The Biotechnology Industry Organization's point of view

Jim Greenwood
Biotechnology has created hundreds of breakthrough therapies and treatments for patients suffering from debilitating diseases such as multiple sclerosis, diabetes, and HIV/AIDS. We are developing new innovative therapies and treatments for unmet medical needs and rare diseases. And we are providing a link between the hope provided by stem-cell research and the reality of treatments and cures for patients.

Even with the dynamic evolution of our industry in recent years, we have our work cut out for us: we need to ensure that all Americans have access to these life-enhancing and life-saving medicines.

Congress is considering legislation that could help expand access to biologics. These proposals would enable companies to produce biosimilars, products that are similar to, but not the same as, pioneering biotechnology therapies. A healthy biosimilars market could help increase access to biologic treatments by lowering costs and increasing choice. But Congress should proceed with caution—missteps on the path to developing biosimilars could jeopardize the safety of patients as well as future biomedical innovation.

Biologics are complex therapies developed from living cells and organisms. The slightest change in manufacturing processes can impact the safety, purity, and effectiveness of a biotech medicine. As the US Food and Drug Administration has recognized, these drugs are so molecularly complex that current science does not allow for an exact copy to be made.

The Biotechnology Industry Organization (BIO) supports the Pathway for Biosimilars Act (H.R. 1548), which was introduced by US Reps. Anna Eshoo (D-CA), Jay Inslee (D-WA), and Joe Barton (R-TX) in March and has more than 55 cosponsors. This bipartisan legislation lays out an effective, reasonable, and safe pathway to biosimilars and provides patients with the right balance between innovation and competition. This legislation requires clinical data while providing discretion for FDA to waive the requirement on a case-by-case basis. Immunogenicity data, which is necessary to avoid putting patients at risk of adverse effects from immune reactions, may only be waived after the issuance of product-specific guidance. The bill recognizes that switching products could put patients at risk of severe immunogenic responses and has high standards for interchangeability.

The Pathway for Biosimilars Act provides fair, responsible incentives for continued biomedical research that establish parity with the outcomes of the Hatch–Waxman regime developed for traditional pharmaceuticals. Innovator biologics would receive 12 years of data exclusivity (the period during which FDA could not rely on innovators' data to approve biosimilars) plus two additional years if the US Secretary of Health and Human Services approves a new indication that offers a significant clinical benefit and an additional six months for pediatric studies (if requested by the Secretary). This is consistent with the 13.5-year period during which the average traditional pharmaceutical is on the market without generic competition.

Fast Facts: The Hatch–Waxman Act
This period of data exclusivity is necessary for biotech companies to obtain a return on investment. The average biopharmaceutical takes more than $1.2 billion and longer than a decade of research and development and clinical trials. Unlike the traditional pharmaceutical industry, the biotech industry is made up primarily of small startups. These companies do not have products on the market and rely on an investment environment that provides incentives for the private sector to pursue this life-saving research.

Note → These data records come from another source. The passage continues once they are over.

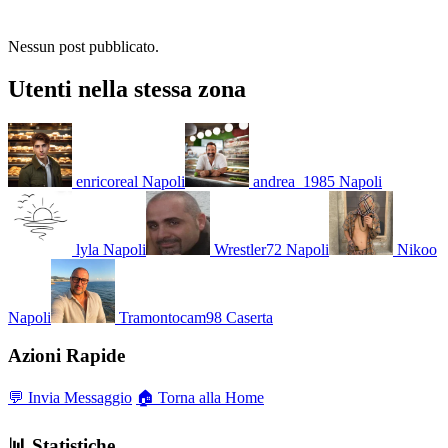
Nessun post pubblicato.
Utenti nella stessa zona
enricoreal
Napoli
andrea_1985
Napoli
lyla
Napoli
Wrestler72
Napoli
Nikoo
Napoli
Tramontocam98
Caserta
Azioni Rapide
💬 Invia Messaggio
🏠 Torna alla Home
📊 Statistiche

The Promoting Innovation and Access to Life-Saving Medicine Act (H.R. 1427), which was introduced by US Reps. Henry Waxman (D-CA), Frank Pallone (D-NJ), and Nathan Deal (R-A), and its Senate companion (S. 726), introduced by US Senators Chuck Schumer (D-NY), Sherrod Brown (D-OH), Susan Collins (R-ME), and Mel Martinez (R-FL), provide a far less balanced approach to biosimilars. Neither bill had attracted more than a handful of cosponsors as of mid-April.

H.R. 1427 shortcuts scientific requirements needed to ensure patient safety and creates an imbalanced system that could chill investment in research focused on discovering new treatments and cures for devastating diseases. The bill does not require clinical data or immunogenicity testing.